The latter-day gold rush in the Gulf has attracted thousands of foreign businesses, and financial centres have sprung up that are symbols of national pride and sophistication. Rapid development has, however, thrown into sharp relief the nature of the legal and regulatory regimes governing these financial centres.

The mantra often heard in the region is that robust legal and regulatory regimes are essential for an aspiring financial centre, because financial services are a global regulated industry. Firms and clients have to be satisfied that a particular jurisdiction is reputable and meets international standards. In practice, however, the Gulf’s main financial centres are far from homogenous and face special difficulties.

The Dubai International Financial Centre (DIFC), the Qatar Financial Centre (QFC) and the new Abu Dhabi Global Market (ADGM) have legal systems based on English common law. They are adorned with courts of first instance and appeal courts to hear cases involving firms licensed by those centres. They also have international courts designed to attract world parties seeking a high-quality court in which their dispute can be heard.  

Many of the best-known law firms versed in common law are licensed to operate and advise clients in these jurisdictions. Prominent English lawyers practise in the international courts and sit on the benches.

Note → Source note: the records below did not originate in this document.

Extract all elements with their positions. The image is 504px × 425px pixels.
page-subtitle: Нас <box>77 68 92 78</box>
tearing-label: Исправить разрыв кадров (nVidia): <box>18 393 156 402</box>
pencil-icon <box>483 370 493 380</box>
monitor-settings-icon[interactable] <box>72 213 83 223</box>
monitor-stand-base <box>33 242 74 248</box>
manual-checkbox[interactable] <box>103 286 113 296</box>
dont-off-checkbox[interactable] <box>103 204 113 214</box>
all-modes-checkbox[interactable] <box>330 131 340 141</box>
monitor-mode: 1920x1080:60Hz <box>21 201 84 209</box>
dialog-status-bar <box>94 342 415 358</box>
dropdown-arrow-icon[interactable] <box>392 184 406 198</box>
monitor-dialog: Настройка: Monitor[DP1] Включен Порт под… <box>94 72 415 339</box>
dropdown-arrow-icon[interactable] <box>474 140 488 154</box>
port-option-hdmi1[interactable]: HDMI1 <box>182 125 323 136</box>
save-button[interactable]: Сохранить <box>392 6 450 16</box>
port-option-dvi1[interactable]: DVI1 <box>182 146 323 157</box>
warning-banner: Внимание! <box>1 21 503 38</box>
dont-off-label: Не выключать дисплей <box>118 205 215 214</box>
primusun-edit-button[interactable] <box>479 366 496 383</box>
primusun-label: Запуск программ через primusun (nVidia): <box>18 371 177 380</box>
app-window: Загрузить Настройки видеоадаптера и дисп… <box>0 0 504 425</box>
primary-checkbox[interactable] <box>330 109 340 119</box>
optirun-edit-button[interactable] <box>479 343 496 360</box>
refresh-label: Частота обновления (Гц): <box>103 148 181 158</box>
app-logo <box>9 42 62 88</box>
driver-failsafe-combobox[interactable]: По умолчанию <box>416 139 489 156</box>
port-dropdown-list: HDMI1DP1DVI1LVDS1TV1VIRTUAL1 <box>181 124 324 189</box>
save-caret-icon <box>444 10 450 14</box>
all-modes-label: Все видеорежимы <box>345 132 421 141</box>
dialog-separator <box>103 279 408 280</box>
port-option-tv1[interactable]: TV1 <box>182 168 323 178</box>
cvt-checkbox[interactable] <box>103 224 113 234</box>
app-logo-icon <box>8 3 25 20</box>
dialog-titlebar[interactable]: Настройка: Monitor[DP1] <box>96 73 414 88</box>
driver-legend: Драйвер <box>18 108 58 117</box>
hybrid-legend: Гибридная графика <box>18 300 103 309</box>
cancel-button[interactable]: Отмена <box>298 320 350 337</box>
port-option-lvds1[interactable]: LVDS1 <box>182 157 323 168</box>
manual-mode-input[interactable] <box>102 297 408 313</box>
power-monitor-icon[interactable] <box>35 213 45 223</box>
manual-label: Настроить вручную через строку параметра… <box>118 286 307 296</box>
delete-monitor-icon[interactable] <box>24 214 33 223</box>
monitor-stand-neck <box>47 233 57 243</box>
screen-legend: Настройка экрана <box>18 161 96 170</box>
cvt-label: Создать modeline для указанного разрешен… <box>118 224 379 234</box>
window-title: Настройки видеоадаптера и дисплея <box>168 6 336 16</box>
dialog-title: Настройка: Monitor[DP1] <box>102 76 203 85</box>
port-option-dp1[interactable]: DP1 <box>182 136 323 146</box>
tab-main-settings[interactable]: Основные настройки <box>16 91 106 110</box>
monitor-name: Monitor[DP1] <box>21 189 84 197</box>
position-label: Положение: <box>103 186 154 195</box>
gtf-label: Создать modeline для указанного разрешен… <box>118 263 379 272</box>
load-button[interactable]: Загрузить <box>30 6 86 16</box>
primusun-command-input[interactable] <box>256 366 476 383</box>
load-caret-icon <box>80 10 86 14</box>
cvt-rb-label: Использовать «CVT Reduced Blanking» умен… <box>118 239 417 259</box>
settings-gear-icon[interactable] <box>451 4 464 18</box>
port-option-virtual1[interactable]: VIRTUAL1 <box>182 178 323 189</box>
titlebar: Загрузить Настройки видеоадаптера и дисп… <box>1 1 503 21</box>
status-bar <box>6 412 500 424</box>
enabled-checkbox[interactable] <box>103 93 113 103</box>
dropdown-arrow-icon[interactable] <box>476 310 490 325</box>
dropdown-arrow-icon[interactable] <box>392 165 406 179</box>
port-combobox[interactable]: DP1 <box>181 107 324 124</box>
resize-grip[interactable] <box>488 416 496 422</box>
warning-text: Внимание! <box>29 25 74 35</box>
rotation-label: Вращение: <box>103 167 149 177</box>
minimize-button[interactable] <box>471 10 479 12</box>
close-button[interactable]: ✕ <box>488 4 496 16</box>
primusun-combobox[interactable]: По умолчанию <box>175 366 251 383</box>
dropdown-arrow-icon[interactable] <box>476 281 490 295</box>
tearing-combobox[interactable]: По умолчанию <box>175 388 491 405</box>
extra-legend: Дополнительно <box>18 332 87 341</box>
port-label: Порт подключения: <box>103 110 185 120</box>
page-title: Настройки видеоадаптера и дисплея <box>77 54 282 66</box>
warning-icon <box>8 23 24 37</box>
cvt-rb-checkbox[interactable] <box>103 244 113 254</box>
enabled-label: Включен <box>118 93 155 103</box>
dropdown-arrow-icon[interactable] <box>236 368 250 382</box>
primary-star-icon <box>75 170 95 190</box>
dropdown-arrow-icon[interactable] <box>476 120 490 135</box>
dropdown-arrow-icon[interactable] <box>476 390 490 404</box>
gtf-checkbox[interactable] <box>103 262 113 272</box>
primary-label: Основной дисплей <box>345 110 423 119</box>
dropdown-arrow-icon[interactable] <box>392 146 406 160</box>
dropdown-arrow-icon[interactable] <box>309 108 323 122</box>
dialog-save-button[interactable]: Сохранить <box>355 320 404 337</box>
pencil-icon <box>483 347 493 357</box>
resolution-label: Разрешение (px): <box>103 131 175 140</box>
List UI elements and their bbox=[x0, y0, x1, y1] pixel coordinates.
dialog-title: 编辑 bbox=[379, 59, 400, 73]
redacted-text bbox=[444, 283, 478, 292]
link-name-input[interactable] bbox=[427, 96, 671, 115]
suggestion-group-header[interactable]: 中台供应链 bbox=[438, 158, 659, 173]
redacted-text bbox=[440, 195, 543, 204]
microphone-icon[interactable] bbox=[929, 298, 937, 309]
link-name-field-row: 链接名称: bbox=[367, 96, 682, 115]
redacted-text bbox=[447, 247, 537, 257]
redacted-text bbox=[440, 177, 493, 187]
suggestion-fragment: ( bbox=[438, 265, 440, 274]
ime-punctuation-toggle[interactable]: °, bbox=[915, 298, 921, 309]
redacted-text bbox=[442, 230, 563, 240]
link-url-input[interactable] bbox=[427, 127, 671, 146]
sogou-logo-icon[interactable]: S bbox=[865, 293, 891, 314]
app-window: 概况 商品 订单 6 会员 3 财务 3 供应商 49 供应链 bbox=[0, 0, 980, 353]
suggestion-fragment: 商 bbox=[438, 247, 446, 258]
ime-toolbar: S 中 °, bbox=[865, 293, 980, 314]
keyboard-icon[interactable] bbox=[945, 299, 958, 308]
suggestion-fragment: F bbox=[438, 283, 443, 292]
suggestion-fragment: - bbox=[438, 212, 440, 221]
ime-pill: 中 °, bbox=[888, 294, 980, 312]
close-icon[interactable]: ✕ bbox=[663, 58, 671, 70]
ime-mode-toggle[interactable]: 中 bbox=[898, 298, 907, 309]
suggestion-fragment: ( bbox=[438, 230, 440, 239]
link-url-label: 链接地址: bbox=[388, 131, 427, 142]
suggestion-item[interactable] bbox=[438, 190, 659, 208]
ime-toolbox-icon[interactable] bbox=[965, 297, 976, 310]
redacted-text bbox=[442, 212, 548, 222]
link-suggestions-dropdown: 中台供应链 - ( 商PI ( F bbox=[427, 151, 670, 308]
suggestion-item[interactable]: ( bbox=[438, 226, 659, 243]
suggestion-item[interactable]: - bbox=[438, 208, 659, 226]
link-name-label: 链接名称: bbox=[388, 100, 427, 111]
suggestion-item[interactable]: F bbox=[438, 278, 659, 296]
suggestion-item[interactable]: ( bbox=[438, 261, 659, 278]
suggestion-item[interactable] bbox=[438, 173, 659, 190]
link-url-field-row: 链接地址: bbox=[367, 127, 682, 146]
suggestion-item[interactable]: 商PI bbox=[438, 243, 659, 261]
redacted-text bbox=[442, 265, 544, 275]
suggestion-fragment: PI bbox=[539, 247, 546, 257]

A crucial feature shared by these centres is that they are legally defined environments supposedly separate from the laws and regulations prevailing in the rest of the country. The DIFC and ADGM are physically delineated special economic zones – or offshore centres. Firms licensed by the DIFC or ADGM have to operate from within the zone. The QFC is unusual in that it is a legal environment without a physically delineated zone within which QFC-licensed firms must be located. It is therefore an onshore centre.

Bahrain is different. The island was the regional centre of commercial activity in the Gulf for a long time under British control. Its legal and regulatory system grew up piecemeal and today no single law such as those defining the DIFC, QFC and ADGM exists. English common law is not dominant and the main regulator is the Central Bank of Bahrain rather than separate (billed as independent) regulators as in the financial centres in Abu Dhabi, Dubai and Qatar.

This mish-mash is held to be one reason why Bahrain lost its lead as a financial centre to its younger Gulf rivals. But the legal and regulatory systems in the DIFC, QFC and ADGM are not always as clear as they may seem and could cause firms licensed in those centres more difficulties than they expect.  

A critical issue is whether legal decisions taken in these centres are truly ring-fenced from the national jurisdiction. In Qatar, for instance, the emir signs QFC laws in the same way as he signs laws in the Qatari code. Supporters of this arrangement describe it as ‘one country, two systems’. But experience in China and Hong Kong demonstrates the difficulties of maintaining such an arrangement. Early legal manoeuvres in Dubai and Qatar leave open the possibility that the legal boundary between a financial centre and the rest of the country may be more porous than imagined. In some circumstances, an appeal from the financial centre legal system to

the national legal system may become possible, especially if the dispute involves a national of the country in question. This in turn raises the issue of enforceability, as some foreigners have already found in Dubai.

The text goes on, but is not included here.